Trappist-1, i Pianeti sono ‘pieni di vita’: la teoria della panspermia di Harvard
Due ricercatori dell'Università di Harvard e dello Smithsonian Center for Astrophysics hanno dimostrato attraverso una simulazione al computer che i pianeti del celebre sistema Trappist-1 potrebbero essere “pieni di vita”, grazie a un processo noto col nome di panspermia. Si tratta di un'affascinante teoria secondo la quale i ‘mattoni della vita' sarebbero presenti in gran quantità in tutto l'Universo, e che sulla Terra, l'unico pianeta a noi conosciuto sul quale si trova la cosiddetta biosfera, sarebbero giunti grazie all'impatto di meteoriti e comete.
Su Trappist-1, sistema presentato al mondo dalla NASA con un'appassionata conferenza tenutasi lo scorso febbraio, la panspermia sarebbe favorita dall'estrema vicinanza dei vari pianeti, in particolar modo di quelli posizionati nella fascia abitabile. Ricordiamo che dei sette pianeti rocciosi simili alla Terra – per massa e dimensioni -, su Trappist-1 ben tre potrebbero ospitare acqua allo stato liquido sulla propria superficie, oltre ad avere una temperatura potenzialmente gradevole anche per la nostra specie. Se la panspermia è ritenuta valida per la Terra, a maggior ragione per i due astrofisici che hanno condotto il nuovo studio, Manasvi Lingam e Abraham Loebb, lo deve essere per Trappist-1. In base ai loro calcoli, infatti, l'ipotetico impatto di meteoriti solleverebbe detriti a sufficienza per essere proiettati tra un pianeta e l'altro, catalizzando una biodiversità ancor più ricca di quella terrestre.
Nonostante l'ottimismo palesato dai ricercatori, autori, fra le altre cose, di un controverso studio in base al quale i Fast Radio Burst potrebbero derivare da un sistema di propulsione extraterrestre, la loro ricerca cozza con quella effettuata recentemente da astronomi del Konkoly Observatory di Budapest.

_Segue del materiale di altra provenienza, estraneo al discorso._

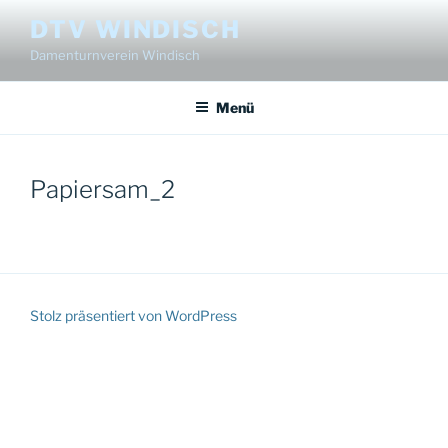
Zum
DTV WINDISCH
Inhalt
Damenturnverein Windisch
springen
Menü
Papiersam_2
Stolz präsentiert von WordPress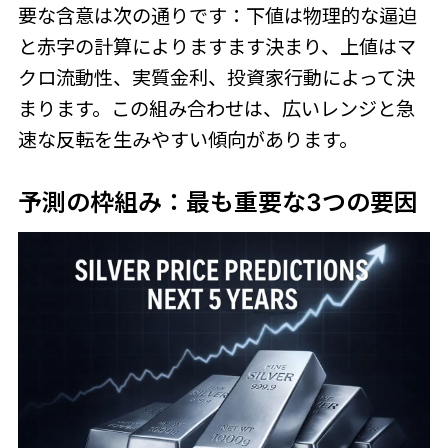
要な含意は次の通りです：下値は物理的な逼迫
と赤字の計算によりますます決まり、上値はマ
クロ流動性、実質金利、投資家行動によって決
まります。この組み合わせは、広いレンジと急
速な反転を生みやすい傾向があります。
予測の枠組み：最も重要な3つの要因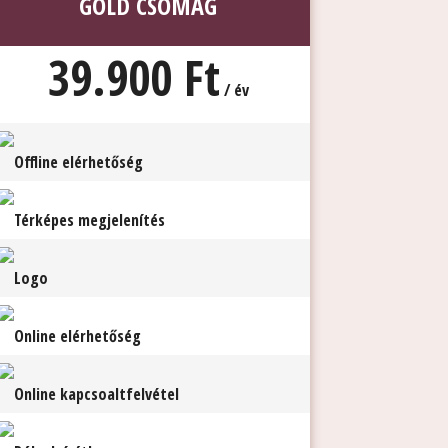
GOLD CSOMAG
39.900 Ft
/ év
Offline elérhetőség
Térképes megjelenítés
Logo
Online elérhetőség
Online kapcsoaltfelvétel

Secondo il team coordinato dal professor Krisztián Vida, infatti, la stella Trappist-1 sarebbe altamente instabile, provocando continui e intensi brillamenti. Essi bombarderebbero di radiazioni i pianeti, e potrebbero essere così forti da strapparne l'atmosfera, come avvenuto nel Sistema solare con Marte. Sapere quale dei due team abbia ragione, al momento, è impossibile, dato che Trappist-1 dista 39 anni luce e ci vorrebbero centinaia di migliaia di anni per raggiungerlo fisicamente. Fortunatamente, il prossimo anno verrà mandato in orbita l'avanzatissimo James Webb Space Telescope, l'erede di Hubble, e tra i primi ‘bersagli' da analizzare ci sono proprio i pianeti di Trappist-1. I dettagli del nuovo studio sono stati pubblicati sulla rivista scientifica PNAS.